This is my third attempt at giving up chocolate. The first time I tried, I failed miserably. I was going through it with my sister (in an attempt to have some sense of solidarity) and we both caved around St. Patrick’s Day. That was rough. The second time, I was much better, and I think I only broke twice. However, about halfway through Lent I decided I subscribed to the “Sundays don’t count” mindset. This year, it’s day two and I’m already struggling.

Remember, I’m in Italy right now. We can buy Kinder here. And Ferrero everything. And truffles, and pastries with chocolate.

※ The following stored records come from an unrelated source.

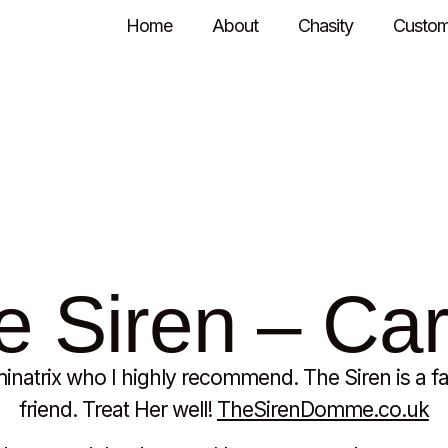
Home
About
Chasity
Custom
mendations
 Siren – Car
natrix who I highly recommend. The Siren is a f
friend. Treat Her well!
TheSirenDomme.co.uk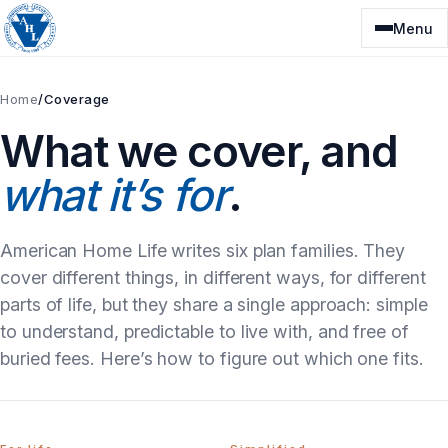
Skip
Menu
to
content
Home
/
Coverage
What we cover, and
what it’s for
.
American Home Life writes six plan families. They
cover different things, in different ways, for different
parts of life, but they share a single approach: simple
to understand, predictable to live with, and free of
buried fees. Here’s how to figure out which one fits.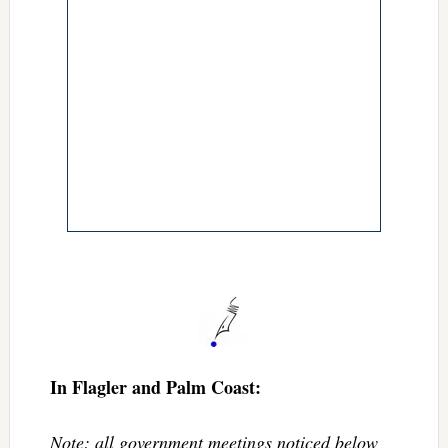
In Flagler and Palm Coast:
Note: all government meetings noticed below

Every kind of pastry with chocolate. Oh, and nutella. And, the icing on the cake? It’s the Old World. People expect to walk a lot. So I can literally walk down the street, go into Despar, and buy as much chocolate as my wallet has Euros. This has been very, very dangerous (molto molto pericolo) for both my wallet and my waistline. But how I love it…

Additionally, I am restricting my personal access to cappuccini to one, on Sundays only. This means that my favourite bar is closed so I won’t have to explain to them (in my pidgin Italian) that I don’t actually want chocolate in my cappuccino–since by now, they do it without asking. It means that if I need a kick during the day, I just order “un caffé” and I’ll have to develop a taste for straight espresso. (Sadly, while it’s stronger in flavour than drip coffee, it has only half the caffeine. I don’t know how these Italians do it.)

I may be in Italy, but I think it’s going to be a rough Lent. Or, rather, a purifying one. I hope. Every time I want chocolate I remind myself that it’s a vice, a small pleasure, and to deny myself it is a way of becoming closer to God. It’s little. It’s silly. But it’s really, really hard. Colour me cliché.